Problem description => Go line by line through the entries below and copy those containing the string "fără".

(Transcribed page contents)
»»
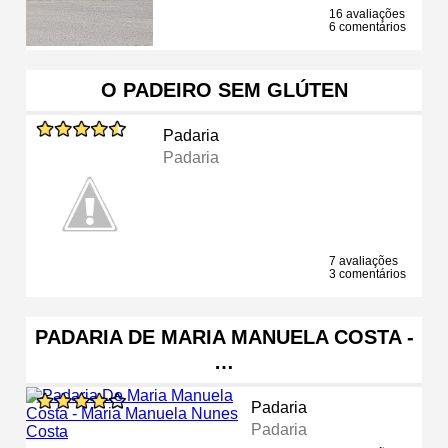
16 avaliações
6 comentários
O PADEIRO SEM GLÚTEN
Padaria
Padaria
7 avaliações
3 comentários
PADARIA DE MARIA MANUELA COSTA -
…
Padaria
Padaria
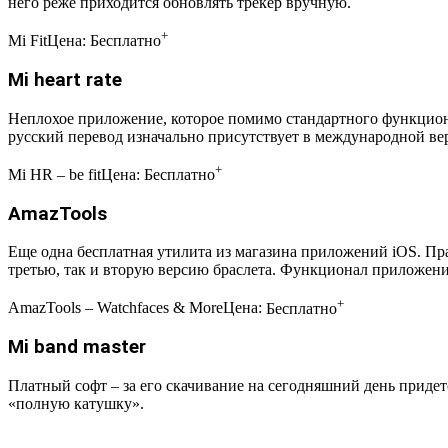
него реже приходится обновлять трекер вручную.
+
‎Mi Fit
Цена:
Бесплатно
Mi heart rate
Неплохое приложение, которое помимо стандартного функцион
русский перевод изначально присутствует в международной ве
+
‎Mi HR – be fit
Цена:
Бесплатно
AmazTools
Еще одна бесплатная утилита из магазина приложений iOS. Пра
третью, так и вторую версию браслета. Функционал приложени
+
‎AmazTools – Watchfaces & More
Цена:
Бесплатно
Mi band master
Платный софт – за его скачивание на сегодняшний день придет
«полную катушку».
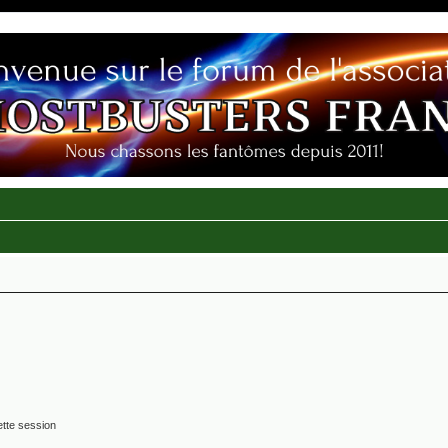
tte session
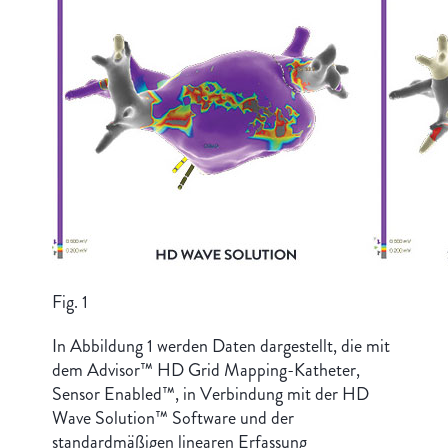
Fig. 1
In Abbildung 1 werden Daten dargestellt, die mit
dem Advisor™ HD Grid Mapping-Katheter,
Sensor Enabled™, in Verbindung mit der HD
Wave Solution™ Software und der
standardmäßigen linearen Erfassung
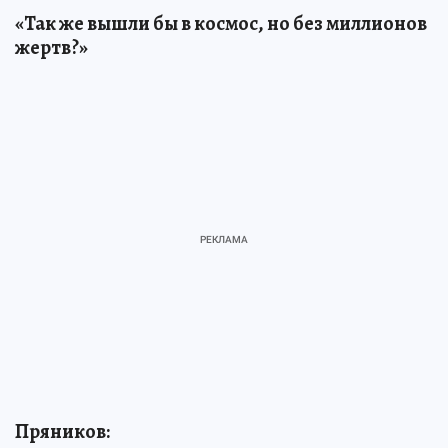
«Так же вышли бы в космос, но без миллионов
жертв?»
Пряников:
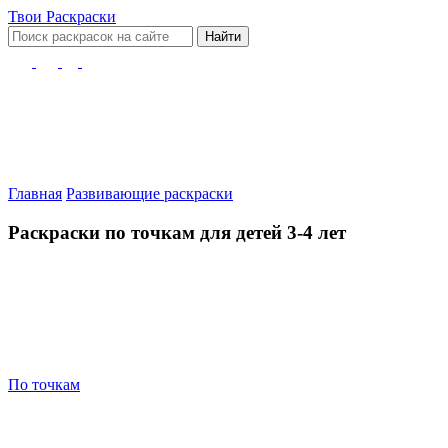
Твои
Раскраски
Найти
Главная
Развивающие раскраски
Раскраски по точкам для детей 3-4 лет
По точкам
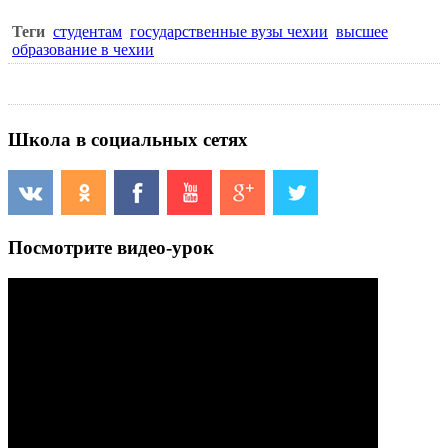
Теги
студентам
государственные вузы чехии
высшее
образование в чехии
Школа в социальных сетях
Посмотрите видео-урок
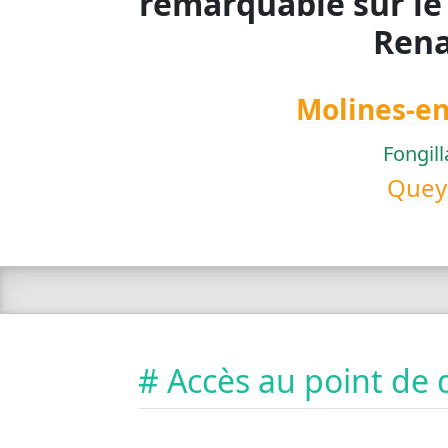
remarquable sur le
Rena
Molines-e
Fongil
Quey
# Accès au point de 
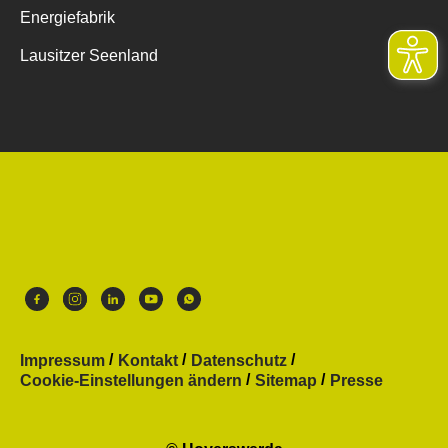
Energiefabrik
Lausitzer Seenland
Impressum
Kontakt
Datenschutz
Cookie-Einstellungen ändern
Sitemap
Presse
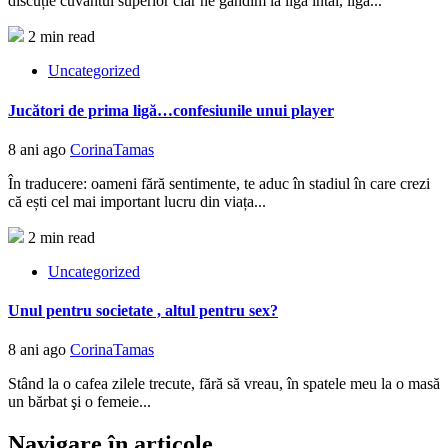
discuție cuvântul superior clar ne gândim la liga întâi, liga...
2 min read
Uncategorized
Jucători de prima ligă…confesiunile unui player
8 ani ago
CorinaTamas
În traducere: oameni fără sentimente, te aduc în stadiul în care crezi
că ești cel mai important lucru din viața...
2 min read
Uncategorized
Unul pentru societate , altul pentru sex?
8 ani ago
CorinaTamas
Stând la o cafea zilele trecute, fără să vreau, în spatele meu la o masă
un bărbat şi o femeie...
Navigare în articole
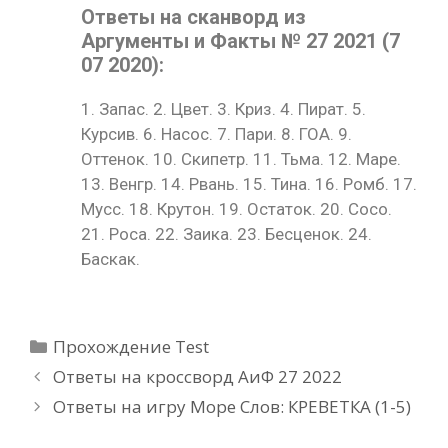
Ответы на сканворд из
Аргументы и Факты № 27 2021 (7
07 2020):
1. Запас. 2. Цвет. 3. Криз. 4. Пират. 5.
Курсив. 6. Насос. 7. Пари. 8. ГОА. 9.
Оттенок. 10. Скипетр. 11. Тьма. 12. Маре.
13. Венгр. 14. Рвань. 15. Тина. 16. Ромб. 17.
Мусс. 18. Крутон. 19. Остаток. 20. Сосо.
21. Роса. 22. Заика. 23. Бесценок. 24.
Баскак.
Рубрики
Прохождение Test
Ответы на кроссворд АиФ 27 2022
Ответы на игру Море Слов: КРЕВЕТКА (1-5)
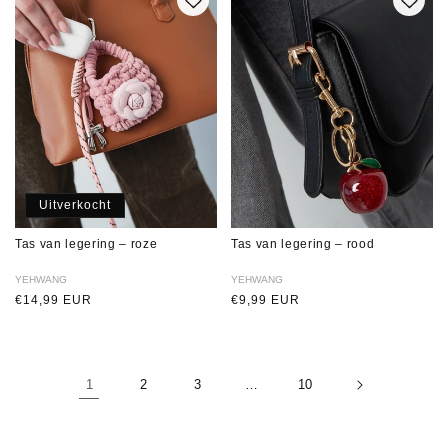
Uitverkocht
Tas van legering – roze
Tas van legering – rood
Verkoper:
YEHWANG
Verkoper:
YEHWANG
Normale
€14,99 EUR
Normale
€9,99 EUR
prijs
prijs
1
2
3
…
10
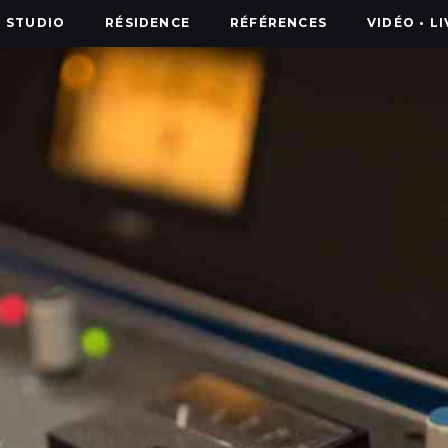
STUDIO
RÉSIDENCE
RÉFÉRENCES
VIDÉO • L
««
Solved problem =>
În traducere: oameni fără sentimente, te aduc în stadiul în care crezi
Stând la o cafea zilele trecute, fără să vreau, în spatele meu la o masă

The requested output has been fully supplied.